[Saved data entries]

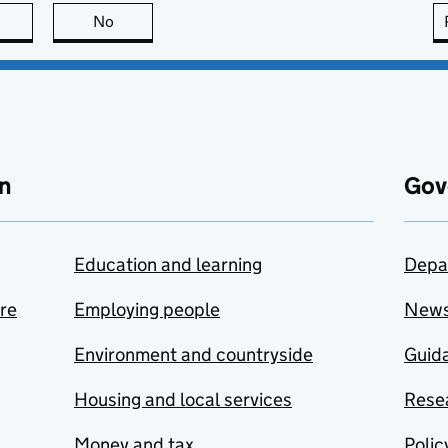
this page is useful
No
this page is not useful
n
Gov
Education and learning
Depa
are
Employing people
New
Environment and countryside
Guida
Housing and local services
Resea
Money and tax
Polic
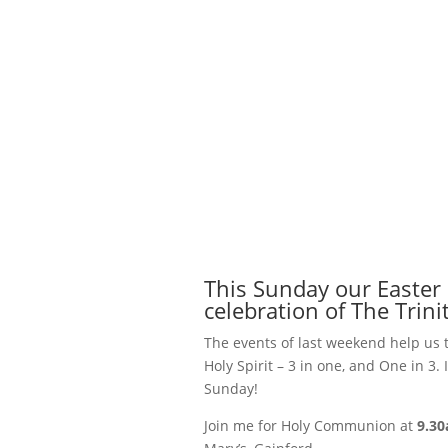
This Sunday our Easter
celebration of The Trinit
The events of last weekend help us 
Holy Spirit – 3 in one, and One in 3
Sunday!
Join me for Holy Communion at
9.3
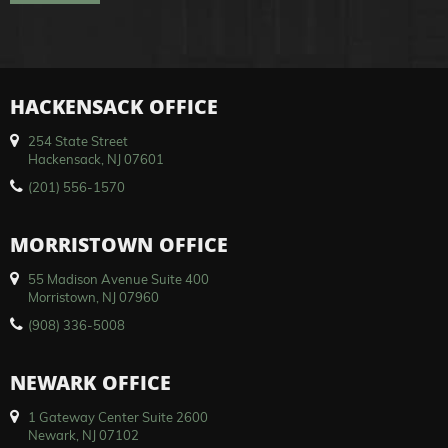
HACKENSACK OFFICE
254 State Street
Hackensack, NJ 07601
(201) 556-1570
MORRISTOWN OFFICE
55 Madison Avenue Suite 400
Morristown, NJ 07960
(908) 336-5008
NEWARK OFFICE
1 Gateway Center Suite 2600
Newark, NJ 07102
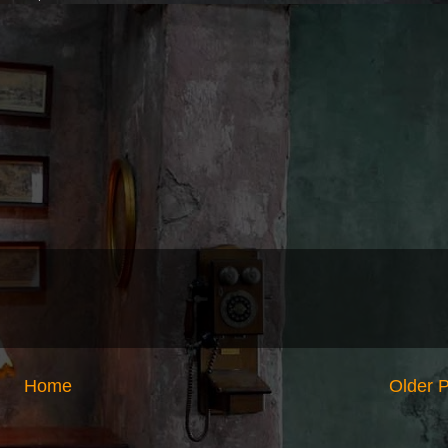
Home
Older 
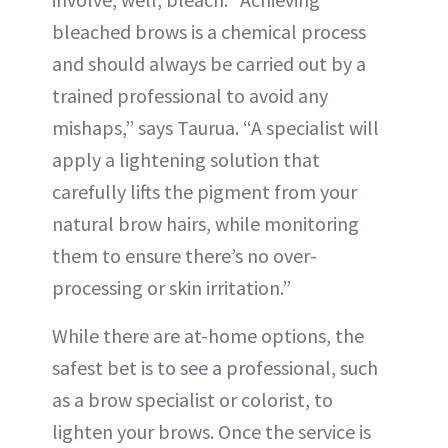
bleached brows is a chemical process
and should always be carried out by a
trained professional to avoid any
mishaps,” says Taurua. “A specialist will
apply a lightening solution that
carefully lifts the pigment from your
natural brow hairs, while monitoring
them to ensure there’s no over-
processing or skin irritation.”
While there are at-home options, the
safest bet is to see a professional, such
as a brow specialist or colorist, to
lighten your brows. Once the service is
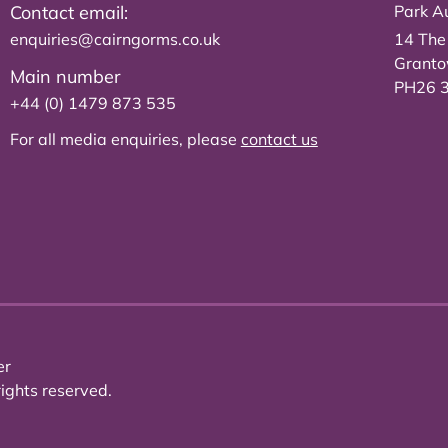
Contact email:
Park Au
enquiries@cairngorms.co.uk
14 The
Grant
Main number
PH26 
+44 (0) 1479 873 535
For all media enquiries, please
contact us
er
ights reserved.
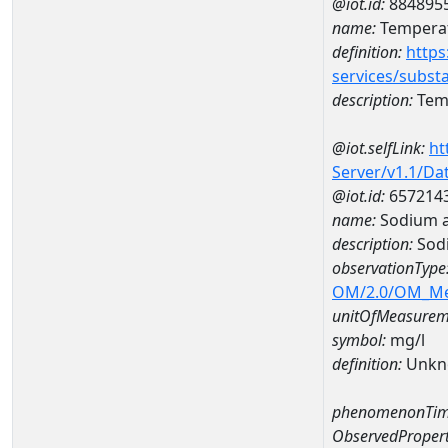
@iot.id:
884895
name:
Temperat
definition:
https
services/subst
description:
Temp
@iot.selfLink:
ht
Server/v1.1/D
@iot.id:
657214
name:
Sodium a
description:
Sod
observationType
OM/2.0/OM_M
unitOfMeasurem
symbol:
mg/l
definition:
Unkn
phenomenonTim
ObservedPropert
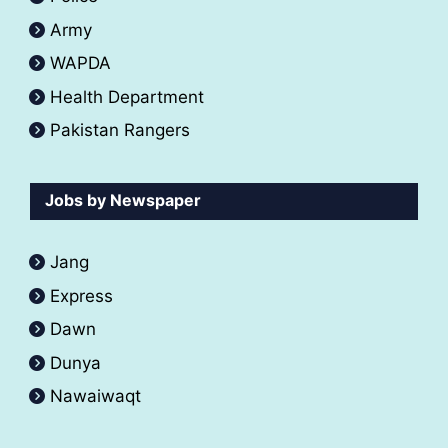
Army
WAPDA
Health Department
Pakistan Rangers
Jobs by Newspaper
Jang
Express
Dawn
Dunya
Nawaiwaqt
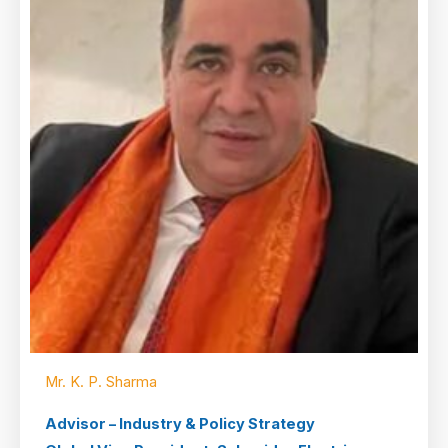
Mr. K. P. Sharma
Advisor – Industry & Policy Strategy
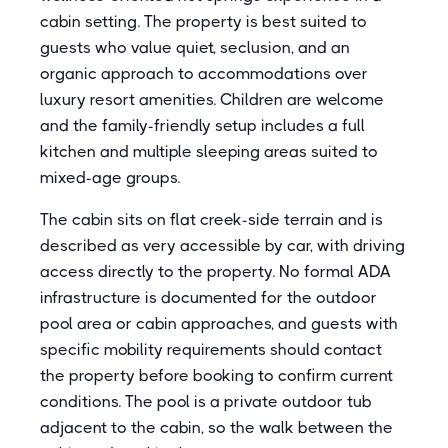
cabin setting. The property is best suited to
guests who value quiet, seclusion, and an
organic approach to accommodations over
luxury resort amenities. Children are welcome
and the family-friendly setup includes a full
kitchen and multiple sleeping areas suited to
mixed-age groups.
The cabin sits on flat creek-side terrain and is
described as very accessible by car, with driving
access directly to the property. No formal ADA
infrastructure is documented for the outdoor
pool area or cabin approaches, and guests with
specific mobility requirements should contact
the property before booking to confirm current
conditions. The pool is a private outdoor tub
adjacent to the cabin, so the walk between the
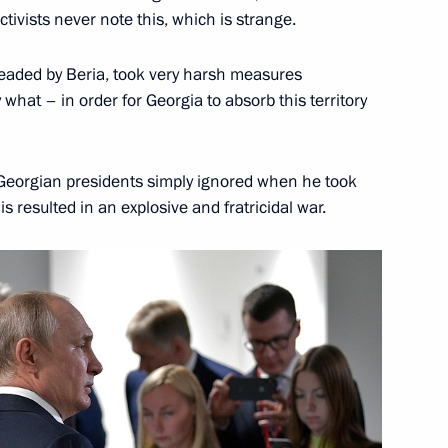
Patriotic War of 1941–1945
tivists never note this, which is strange.
headed by Beria, took very harsh measures
what – in order for Georgia to absorb this territory
r Vladimir Putin’s Address
st Georgian presidents simply ignored when he took
blished
s resulted in an explosive and fratricidal war.
 the Presidential Address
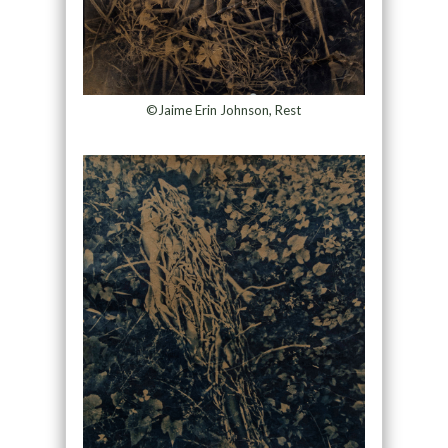
©Jaime Erin Johnson, Rest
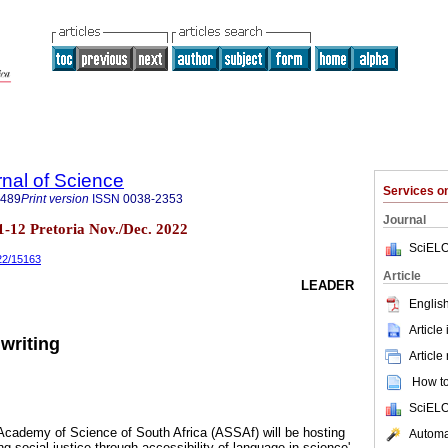
rnal of Science
Services 
7489
Print version
ISSN
0038-2353
Journal
n.11-12 Pretoria Nov./Dec. 2022
SciELO
022/15163
Article
LEADER
English
Article
writing
Article
How to 
SciELO
cademy of Science of South Africa (ASSAf) will be hosting
Automat
ng social justice through accessibility of language in science'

◆ **WORK ITEM**
Give back exactly the lines from the first line of the data through the line with "luxury resort amenities. Children are welcome", pictures excluded.

◆ **PROBLEM SOLUTION**
this page is useful
No
this page is not useful
n
Gov
Education and learning
Depa
are
Employing people
New
Environment and countryside
Guida
Housing and local services
Resea
Money and tax
Polic
This Sunday our Easter
celebration of The Trinit
The events of last weekend help us 
Holy Spirit – 3 in one, and One in 3
Sunday!
Join me for Holy Communion at
9.3
HACKENSACK OFFICE
254 State Street
Hackensack, NJ 07601
(201) 556-1570
MORRISTOWN OFFICE
55 Madison Avenue Suite 400
Morristown, NJ 07960
(908) 336-5008
NEWARK OFFICE
1 Gateway Center Suite 2600
Newark, NJ 07102
Home
Older 
bleached brows is a chemical process
and should always be carried out by a
trained professional to avoid any
mishaps,” says Taurua. “A specialist will
apply a lightening solution that
carefully lifts the pigment from your
natural brow hairs, while monitoring
them to ensure there’s no over-
processing or skin irritation.”
While there are at-home options, the
safest bet is to see a professional, such
as a brow specialist or colorist, to
lighten your brows. Once the service is
Contact email:
Park Au
enquiries@cairngorms.co.uk
14 The
Grant
Main number
PH26 
+44 (0) 1479 873 535
For all media enquiries, please
contact us
er
ights reserved.
@iot.id:
884895
name:
Temperat
definition:
https
services/subst
description:
Temp
@iot.selfLink:
ht
Server/v1.1/D
@iot.id:
657214
name:
Sodium a
description:
Sod
observationType
OM/2.0/OM_M
unitOfMeasurem
symbol:
mg/l
definition:
Unkn
phenomenonTim
ObservedPropert
Army
WAPDA
Health Department
Pakistan Rangers
Jobs by Newspaper
Jang
Express
Dawn
Dunya
Nawaiwaqt
Mr. K. P. Sharma
Advisor – Industry & Policy Strategy
cabin setting. The property is best suited to
guests who value quiet, seclusion, and an
organic approach to accommodations over
luxury resort amenities. Children are welcome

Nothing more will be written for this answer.